Suter zittert, ihre Anwältin beantragt, dass sich Léonie setzen darf.
Das Dreiergericht hat Zweifel, ob der Beschuldigte hören und spüren konnte, dass Léonie den Sex nicht wollte. Es hält beide Schilderungen für in sich glaubhaft. In diesen Fällen muss der Beschuldigte «in dubio pro reo» freigesprochen werden. Es ist ein Grundsatz des Strafrechts.

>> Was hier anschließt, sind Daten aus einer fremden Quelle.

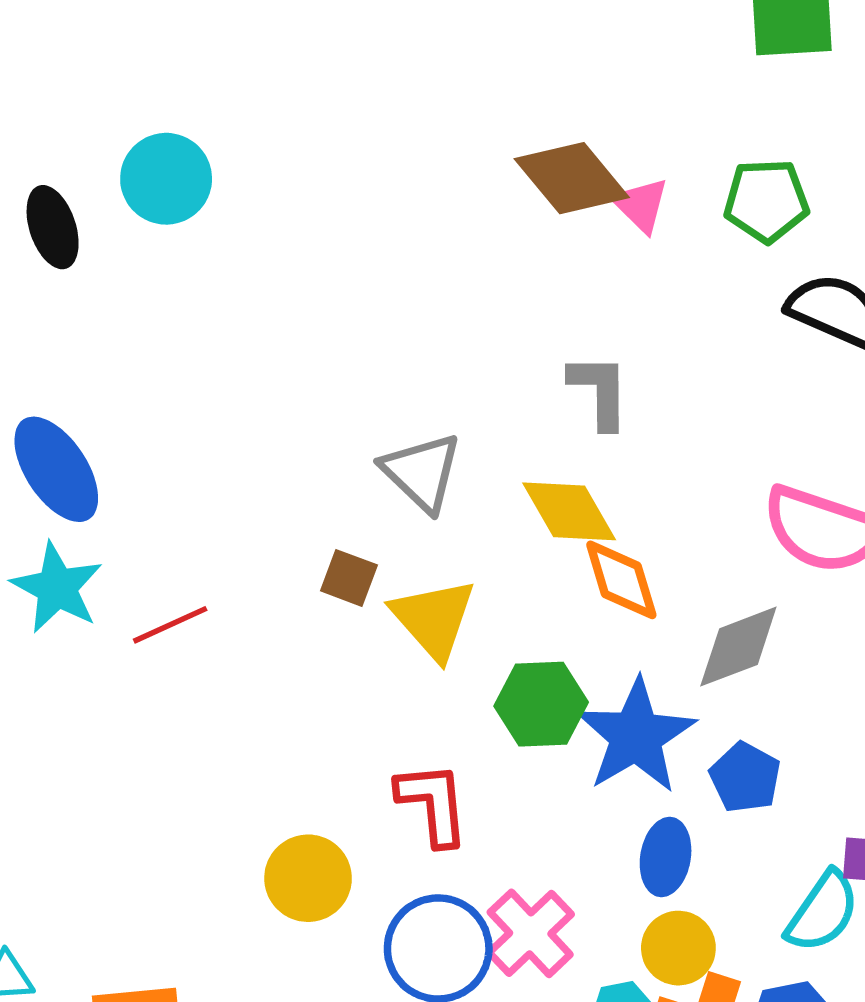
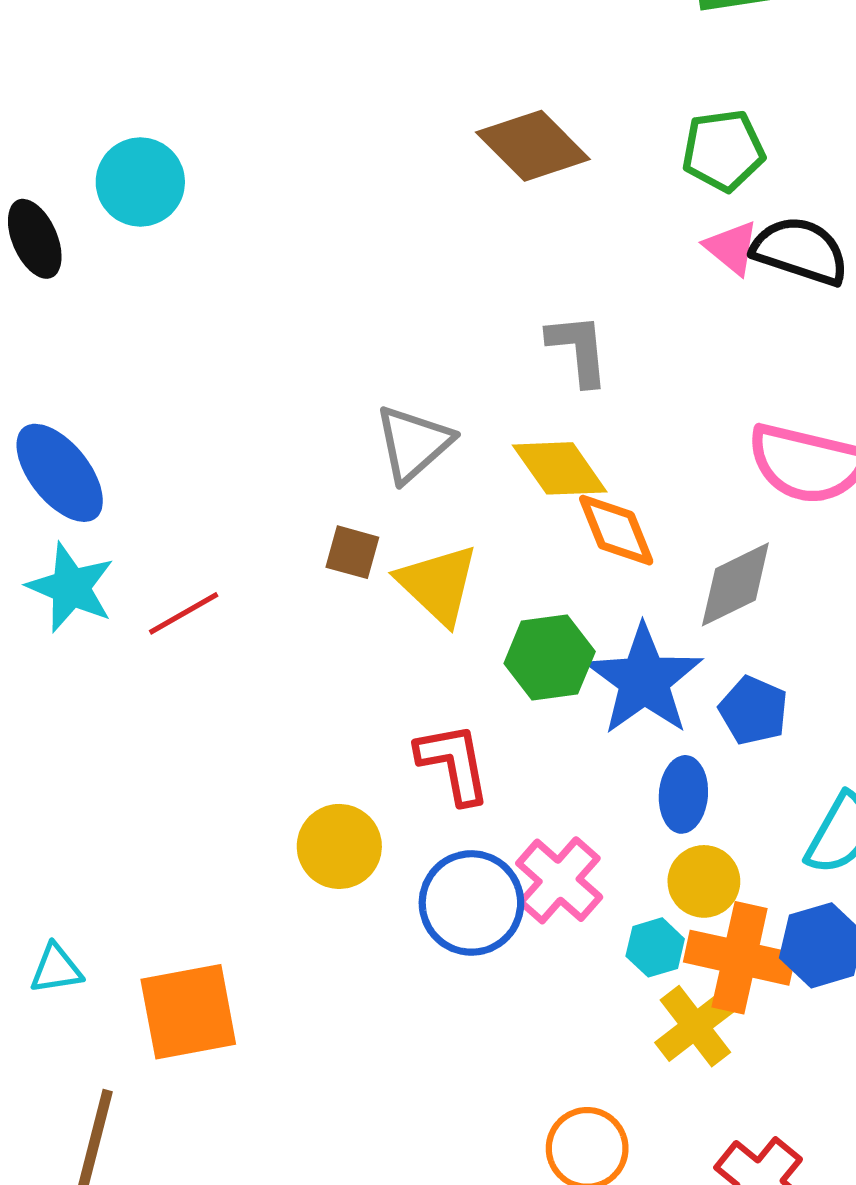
pink triangle: (641, 205) -> (732, 248), moved
gray triangle: (422, 472) -> (413, 443), turned 40

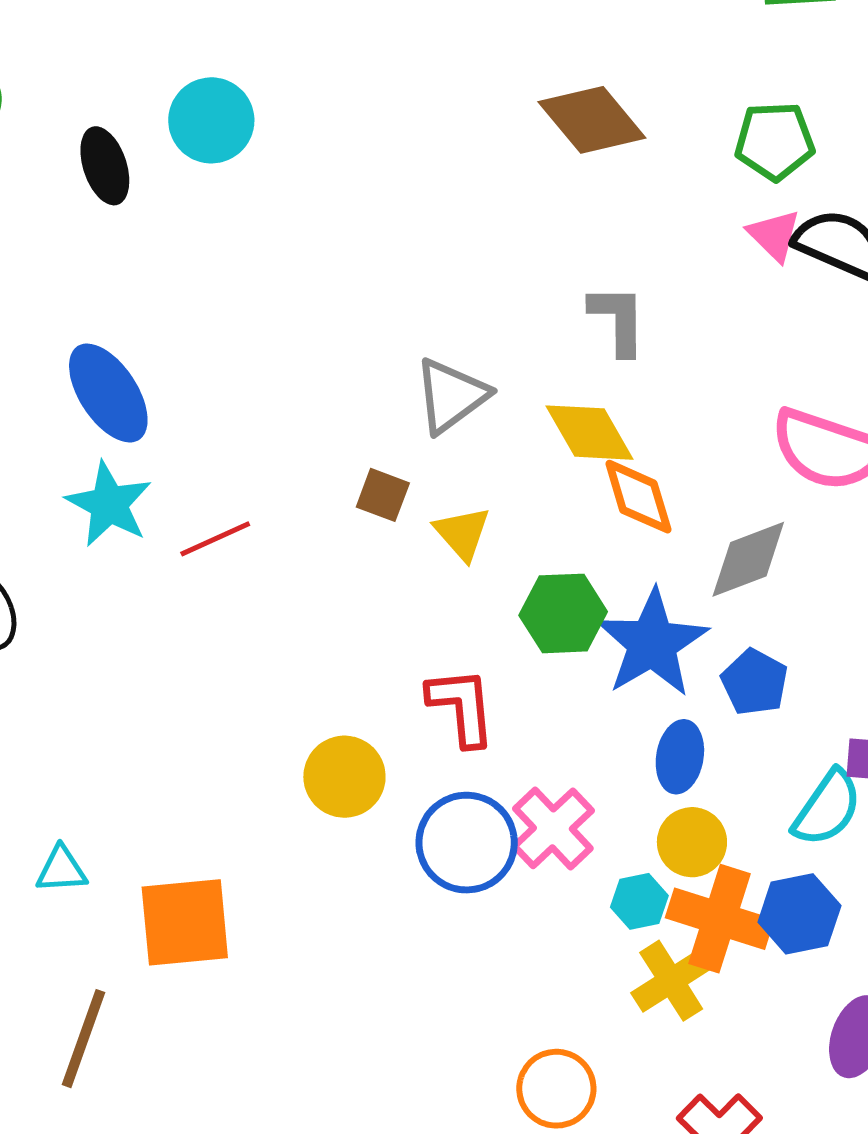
yellow triangle: (438, 584) -> (462, 533), size x0.7

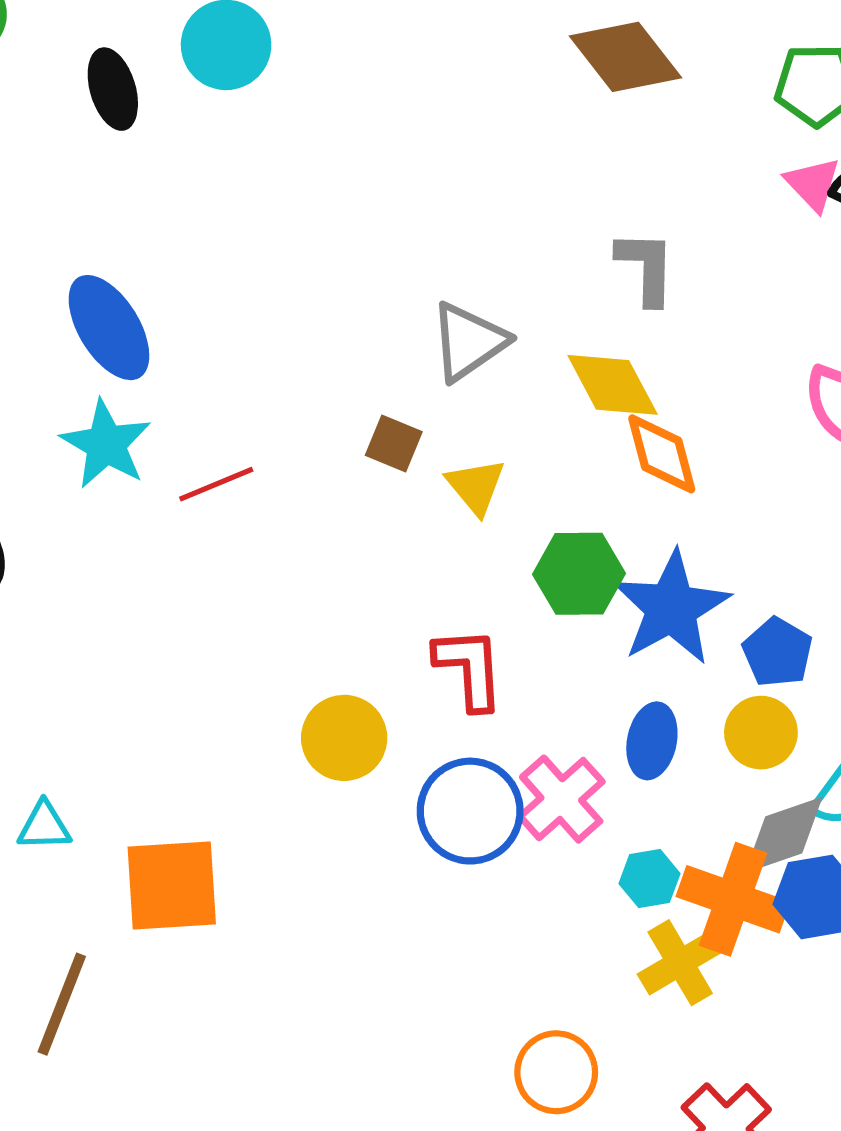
gray diamond: (748, 559) -> (784, 835), moved
blue ellipse: (680, 757) -> (652, 741), moved
yellow circle: (692, 842) -> (761, 733), moved

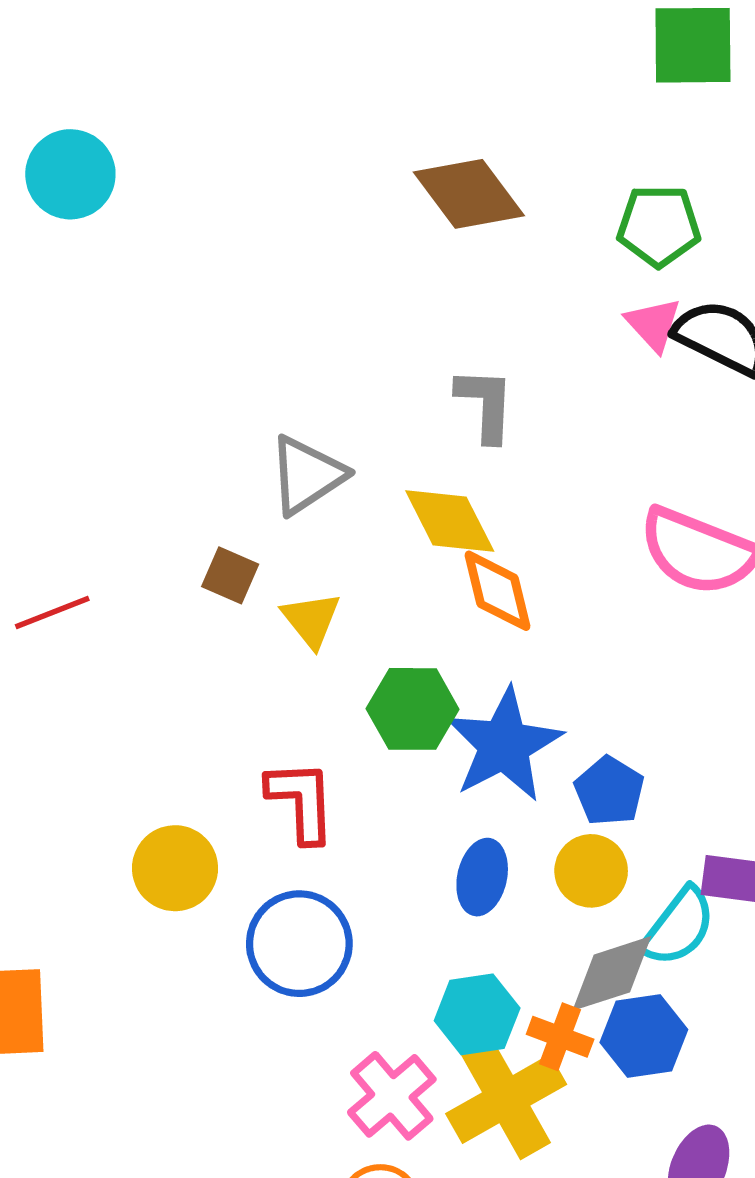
pink cross: (561, 799) -> (392, 1096), moved
cyan hexagon: (649, 879) -> (477, 1014), size x1.4
orange cross: (733, 899) -> (560, 1037), size x0.6
yellow cross: (680, 963) -> (506, 1099), size x1.4

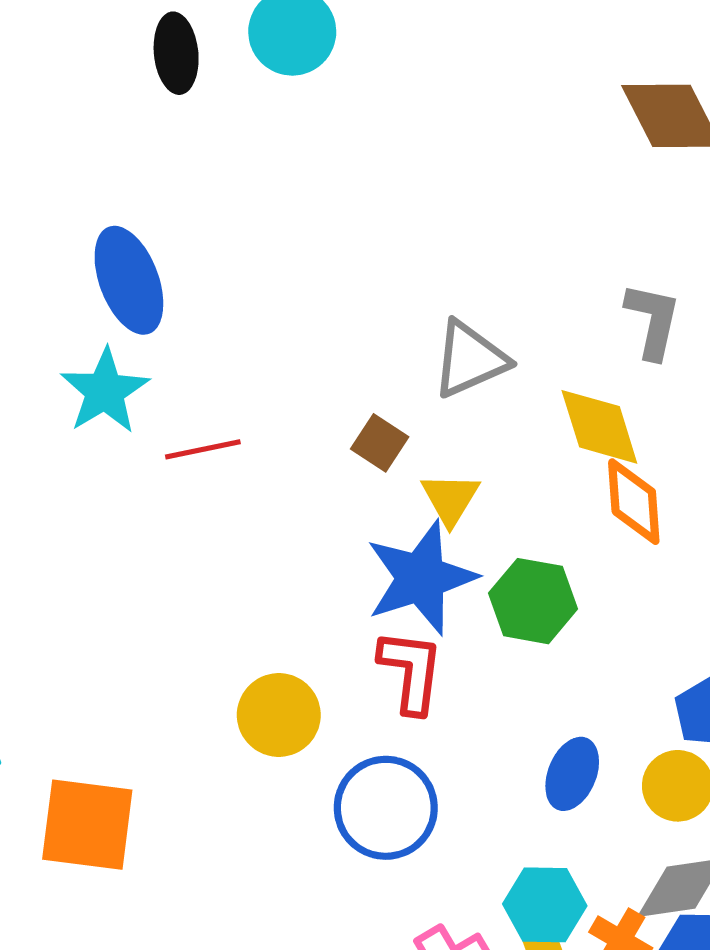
blue star: (504, 745) -> (421, 578), moved

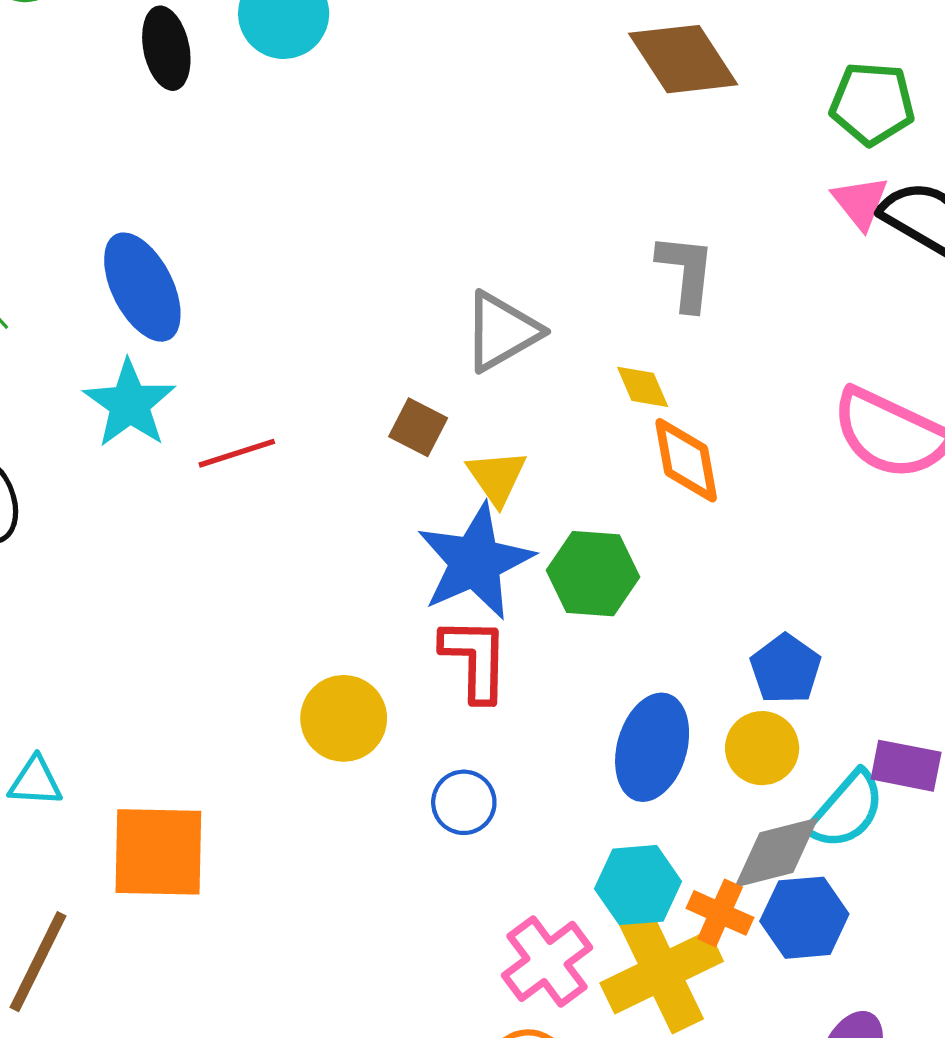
yellow diamond: (599, 427) -> (643, 387), size x0.6
blue ellipse: (572, 774) -> (652, 747), size x1.4
blue circle: (386, 808) -> (464, 802), size x0.6

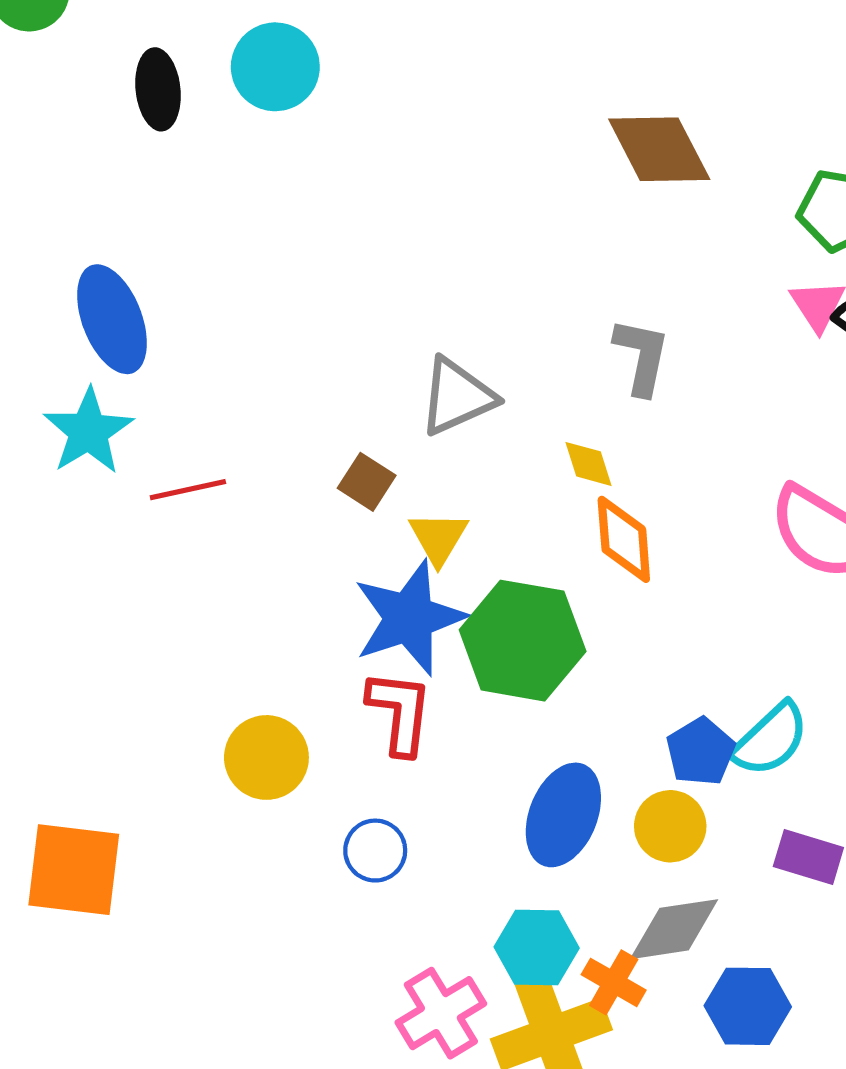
green hexagon: (593, 574) -> (523, 641), size x1.4
cyan semicircle: (846, 810) -> (770, 739), moved
blue hexagon: (804, 918) -> (748, 1006), moved

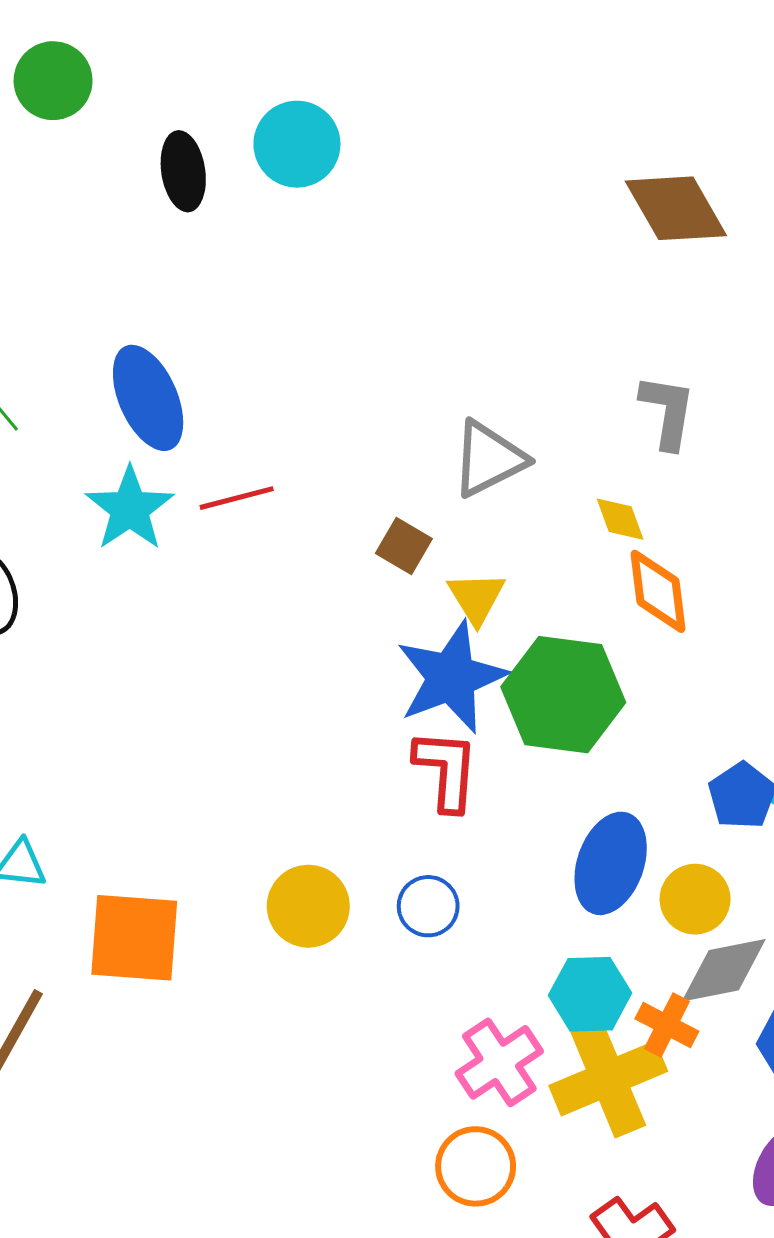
red line: (188, 490) -> (237, 498), moved
yellow circle: (266, 757) -> (308, 906), moved
yellow circle: (670, 826) -> (695, 899), moved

Unangebrachte Bemerkungen aus Urteilsbegründung verschwunden
Für Léonie Suter ist die Begründung des Vorsitzenden Richters ein Hohn. Sie liest aus ihrem Tagebuch vor: «Der Richter sagt, heute sei nicht die Wahrheit gefunden worden. Was in dieser Nacht passiert sei, wisse wahrscheinlich niemand ausser den Betroffenen. Bei meiner Geschichte blieben viele Fragen offen. Wie hat er mir die Hosen ausziehen können, ohne dass sie beschädigt werden? Warum wisse ich nicht mehr, wie der Rest meiner Kleider wegkam? Warum wollte ich am Morgen als Erstes zurück in die Wohnung? (...) Er sagte, ich wirke wie ein schwaches Opfer: ‹Ich habe Sie heute so viele Male nicht verstanden, Frau Suter. Dabei wäre das der Moment gewesen, wo sie hätten hinstehen und für sich einstehen können.› Er wisse, dass an diesem Abend etwas passiert sei, was ihr ‹ganz und gar nicht› gepasst habe. Aber ich hätte ja auch Fehler gemacht.» In der schriftlichen Urteilsbegründung ist von diesen Bemerkungen nichts mehr zu lesen.
Mehr zum Sexualstrafrecht
Nach der Verhandlung geht es Léonie schlecht. «Ich hatte damals bereits das Gefühl, dass ein solcher Angriff jederzeit wieder passieren könnte. Sobald ich einschlafe, Alkohol trinke oder sonst unaufmerksam bin. Und nach diesem Urteil dachte ich: Selbst wenn das passiert, hilft dir niemand.»
Da ihre Psychologin in den Ferien ist, meldet sie sich beim Krisendienst des Universitätsspitals – nur, um zu reden. Der Krisendienst lässt sie wegen akuter Suizidalität in eine geschlossene psychiatrische Klinik bringen.
Léonie Suter zieht das Urteil weiter. «Ich kann einen Freispruch akzeptieren, aber wenn, dann stichhaltig und nicht mit Vorurteilen gespickt», sagt sie. Der Staatsanwalt macht beim Weiterzug nicht mit. Das bedeutet, dass Léonie von nun an das finanzielle Risiko allein trägt. Sie hat Glück, dass Anwältin Rösli sie unentgeltlich vertritt.
Im Dezember 2020 – zweieinhalb Jahre nach der verhängnisvollen Nacht – wird Peeters vor Obergericht erneut freigesprochen. Aber: «Ich erlebte diesen Prozess ganz anders.» Der Fokus habe stärker auf seinem Verhalten gelegen, die Begründung sei «einigermassen» vorurteilsfrei gewesen. Eher so, wie es sein sollte.
Heute ist Léonie 25 Jahre alt und hat ihr Studium abgeschlossen. Es gehe ihr besser. «Ich bin froh, habe ich damals Anzeige erstattet, aber ich würde es nie mehr tun. Und einer Kollegin würde ich es nicht empfehlen. Niemals.»